Blog

How accurate is Reconcily — and what happens when it isn't sure?

Accuracy isn't a single number. Here's how Reconcily grounds every read, cross-checks it, validates the math to the cent, and flags what it can't verify — so wrong answers get caught, not filed.

June 24, 2026 · The Reconcily team

Every bookkeeping tool that touches AI eventually gets the same question: how accurate is it? It’s the right question — but a single percentage is the wrong answer. A number tells you how often the model is right; it tells you nothing about what happens the rest of the time. For books that have to survive an audit, the second part matters more.

So here’s the honest version of how Reconcily thinks about accuracy: we design the system so that wrong answers get caught and flagged, not silently filed.

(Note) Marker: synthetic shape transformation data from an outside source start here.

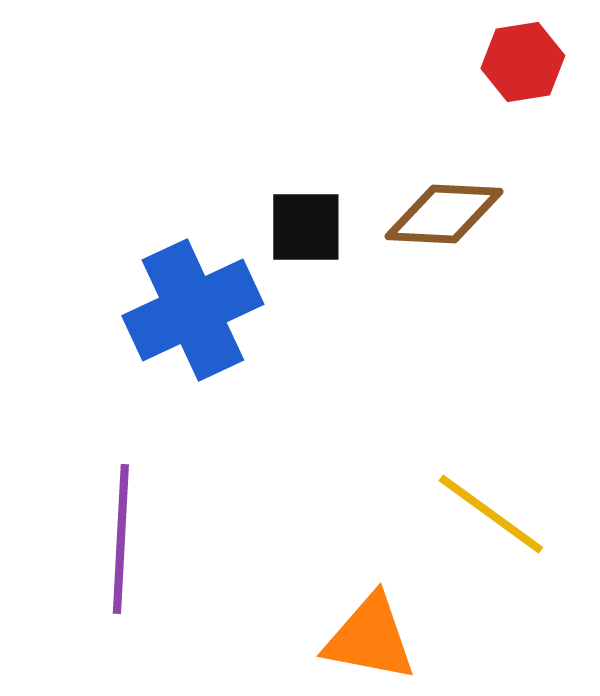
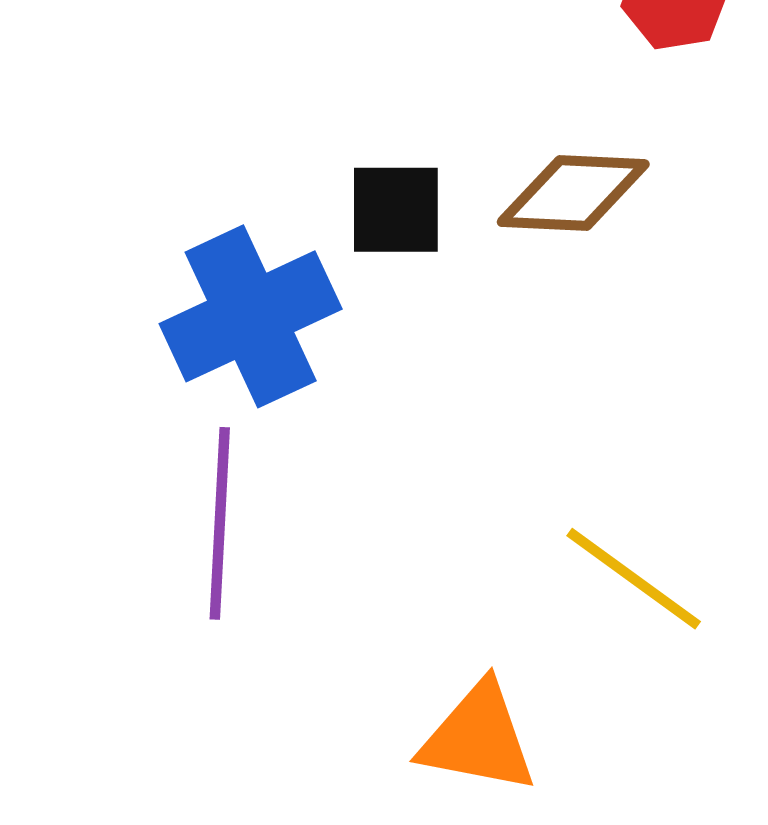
purple line: (121, 539) -> (220, 523), moved

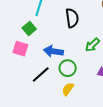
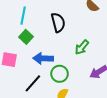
green square: (29, 29) -> (26, 37), moved

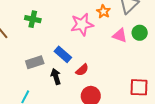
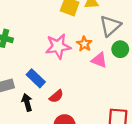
orange star: (103, 11) -> (84, 44), moved
green circle: (140, 33) -> (120, 49), moved

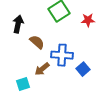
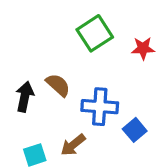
black arrow: (18, 24) -> (25, 97), moved
brown arrow: (42, 69) -> (73, 145), moved

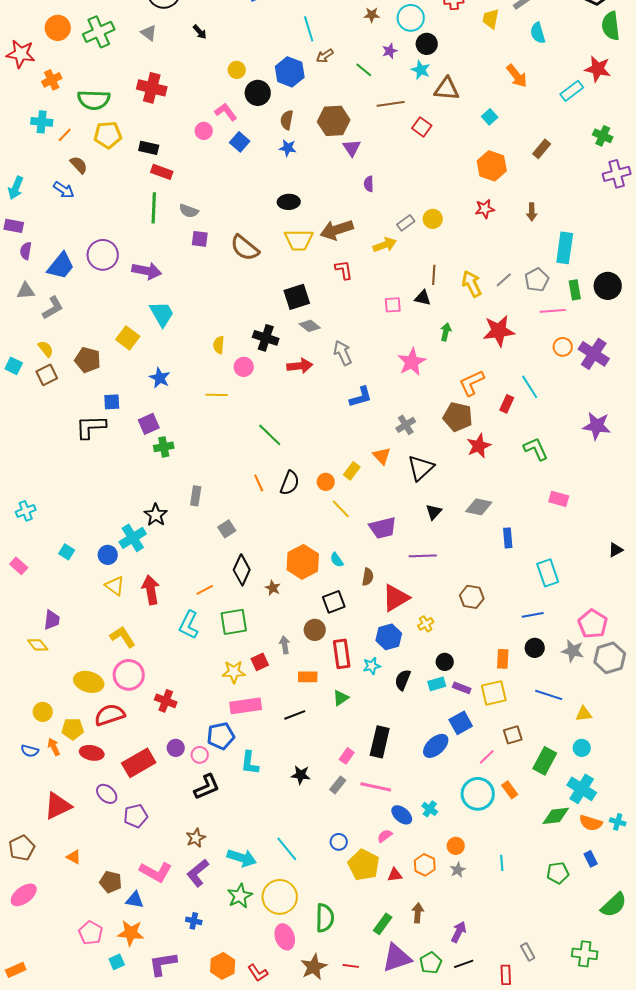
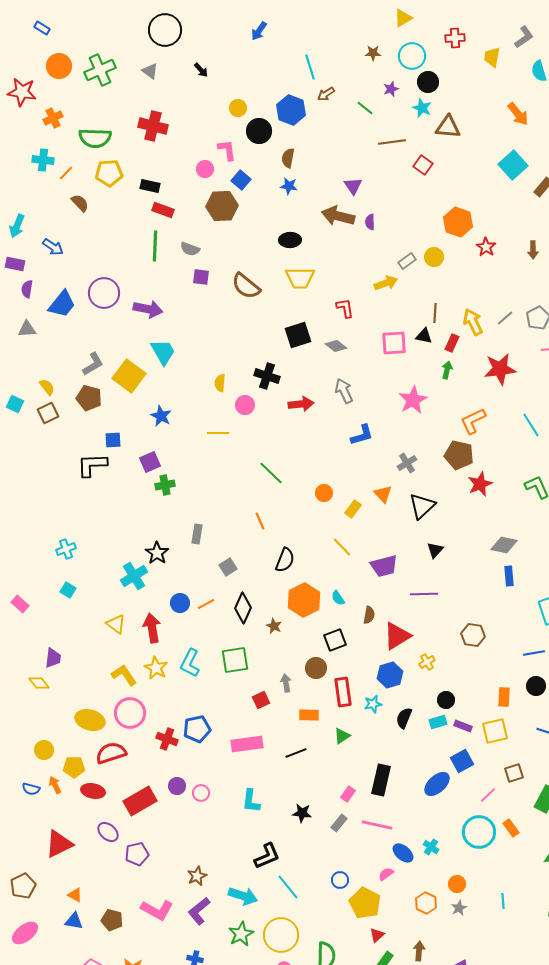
pink L-shape: (226, 112) -> (227, 150), turned 30
cyan square: (490, 117) -> (513, 165), moved, size x1.8
brown hexagon: (334, 121) -> (222, 206), moved
orange hexagon: (492, 166) -> (458, 222), moved
blue arrow: (64, 190) -> (53, 247), moved
red star: (485, 209) -> (486, 247), turned -30
brown arrow: (337, 230) -> (338, 216), moved, turned 32
pink square: (393, 305) -> (394, 343), size x1.5
gray L-shape: (53, 308) -> (93, 364), moved
gray diamond: (310, 326) -> (336, 346), moved
yellow square: (128, 338) -> (129, 376), size x1.4
red rectangle: (507, 404) -> (452, 343), moved
orange circle: (326, 482) -> (324, 493), moved
black semicircle: (290, 483) -> (285, 560), moved
gray diamond: (479, 507) -> (504, 545), moved
cyan cross: (26, 511) -> (66, 549), moved
blue circle: (108, 555) -> (180, 603), moved
orange line: (205, 590) -> (206, 604), moved
yellow star: (234, 672) -> (156, 668), moved, turned 30
blue pentagon: (221, 736) -> (197, 729), moved
black L-shape: (207, 787) -> (267, 856), moved
red triangle: (395, 875) -> (377, 935), moved, turned -35
blue triangle: (135, 900) -> (74, 921), moved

Two independent reads, then a cross-check

When a receipt, invoice, or statement comes in, Reconcily doesn’t ask one model to “read it” and trust the result. It reads each document twice, two different ways:

A grounded text layer. Enterprise OCR transcribes the document and records where every value sits on the page and how confident it is — down to the individual token.
A structured extraction. A vision-language model pulls out the fields that actually matter: vendor, date, subtotal, tax, tip, total, currency.

Then the two are cross-checked against each other. When the model’s “$312.00 total” lands exactly on the spot the OCR layer is confident about, that agreement is the strongest signal you can get that the number is real. When they disagree, that’s a flag.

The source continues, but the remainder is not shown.